┌──
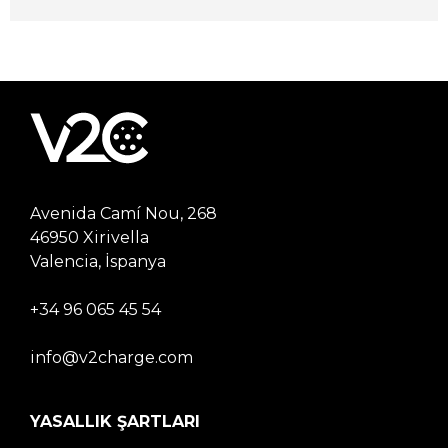
Avenida Camí Nou, 268
46950 Xirivella
Valencia, İspanya
+34 96 065 45 54
info@v2charge.com
YASALLIK ŞARTLARI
└──
*PROBLEM STATEMENT:* Everything in the listing, except its images, should be set down exactly.

*EXERCISE ANSWER:*
Avenida Camí Nou, 268
46950 Xirivella
Valencia, İspanya
+34 96 065 45 54
info@v2charge.com
YASALLIK ŞARTLARI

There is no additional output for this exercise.